Is there an equivalent in SQL Server to Oracle's quote operator?

Question

I'm rewriting a .NET application which utilizes Oracle queries, and changing them into SQL Server queries. One of the queries I am rewriting is as follows:

INSERT INTO MY_TABLE (ID, NAME, DESCRIPTION) VALUES (3, q'§Testing some" test' data'"' §', q'§More'"'test data"'''"§')

My guess is that the aim with using the quote operator is to prevent SQL injection, as the values in this query are actually going to be from the client.

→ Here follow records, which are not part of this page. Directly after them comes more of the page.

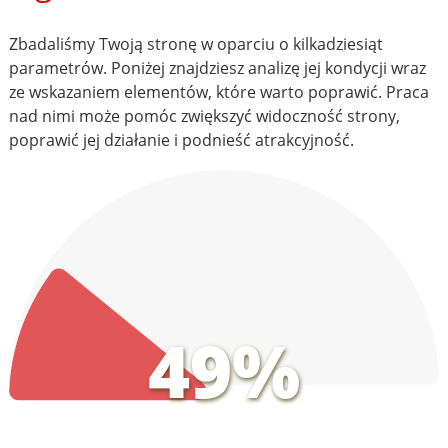
Zbadaliśmy Twoją stronę w oparciu o kilkadziesiąt
parametrów. Poniżej znajdziesz analizę jej kondycji wraz
ze wskazaniem elementów, które warto poprawić. Praca
nad nimi może pomóc zwiększyć widoczność strony,
poprawić jej działanie i podnieść atrakcyjność.
49%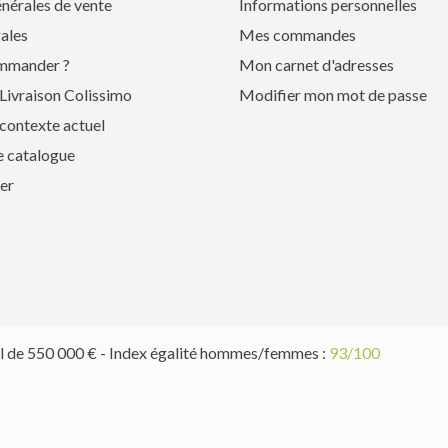
nérales de vente
Informations personnelles
ales
Mes commandes
mmander ?
Mon carnet d'adresses
Livraison Colissimo
Modifier mon mot de passe
contexte actuel
e catalogue
er
 de 550 000 € - Index égalité hommes/femmes :
93/100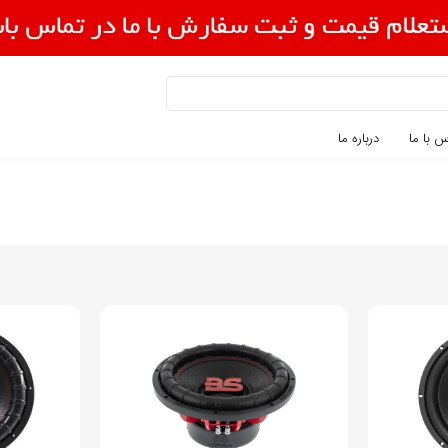
 با ما
درباره ما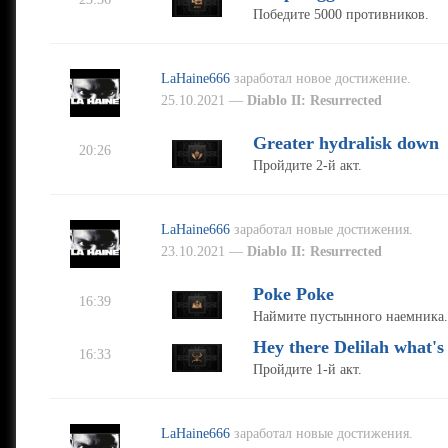
Победите 5000 противников.
LaHaine666
заработал новое достижение.
25.10.2021 —
Diablo II: Resurrected
Greater hydralisk down
20:26
Пройдите 2-й акт.
LaHaine666
заработал новые достижения.
23.10.2021 —
Diablo II: Resurrected
Poke Poke
16:39
Наймите пустынного наемника.
Hey there Delilah what's 
16:33
Пройдите 1-й акт.
LaHaine666
заработал новые достижения.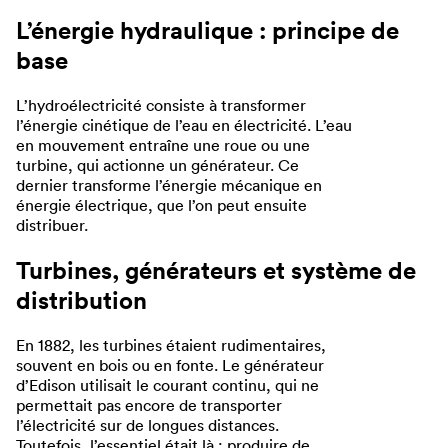
L’énergie hydraulique : principe de
base
L’hydroélectricité consiste à transformer
l’énergie cinétique de l’eau en électricité. L’eau
en mouvement entraîne une roue ou une
turbine, qui actionne un générateur. Ce
dernier transforme l’énergie mécanique en
énergie électrique, que l’on peut ensuite
distribuer.
Turbines, générateurs et système de
distribution
En 1882, les turbines étaient rudimentaires,
souvent en bois ou en fonte. Le générateur
d’Edison utilisait le courant continu, qui ne
permettait pas encore de transporter
l’électricité sur de longues distances.
Toutefois, l’essentiel était là : produire de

However, in looking for something in SQL Server, I cannot find anything that would do the job as nicely.

I did find this article here: https://chartio.com/learn/sql-tips/single-double-quote-and-backticks-in-mysql-queries/. However, it seems like the only solution per the article for both single quotes and double quotes is to use the backslash. Looking for other solutions online, I'm getting the same answers.

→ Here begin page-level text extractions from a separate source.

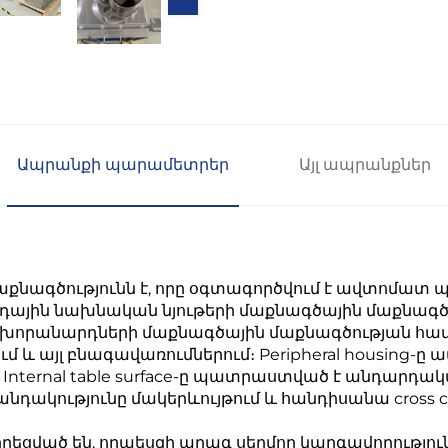
Ապրանքի պարամետրեր
Այլ ապրանքներ
աքնագծությունն է, որը օգտագործվում է ավտոմատ
ային նախնական նյութերի մաքնագծային մաքնագծու
 խորանարդների մաքնագծային մաքնագծության համ
 և այլ բնագավառումներում։ Peripheral housing-ը ա
rnal table surface-ը պատրաստված է անդարդական ա
դակությունը մակերևույթում և հանդիսանա cross c
ցված են, որպեսզի արագ սեղմող կարգավորությունը 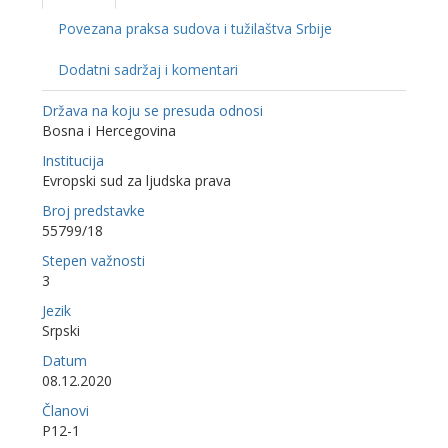
Povezana praksa sudova i tužilaštva Srbije
Dodatni sadržaj i komentari
Država na koju se presuda odnosi
Bosna i Hercegovina
Institucija
Evropski sud za ljudska prava
Broj predstavke
55799/18
Stepen važnosti
3
Jezik
Srpski
Datum
08.12.2020
Članovi
P12-1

Is there anything equivalent in SQL Server where I can set up a similar query without having to modify the content of the values being inserted (i.e. putting in backslashes)?

Answer 1

The short answer is NO.

The workaround is to use parameterised inputs or to use double single quote '' to escape quotes manually. If you have existing scripts to convert a simple regex could be used to clean them up. In SQL the resuling SQL would be similar to this:

INSERT INTO MY_TABLE (ID, NAME, DESCRIPTION) VALUES (3, 'Testing some" test'' data''"'' ', 'More''"''test data"''''''"')

Which would result in this output:

ID	NAME	DESCRIPTION
3	Testing some" test' data'"'	More'"'test data"'''"

Using parameterised queries negates the need for this type of escaping, but double single quotes are just as much effort than this oracle style of escaping when you construct your scripts, especially if you have automated the scripts.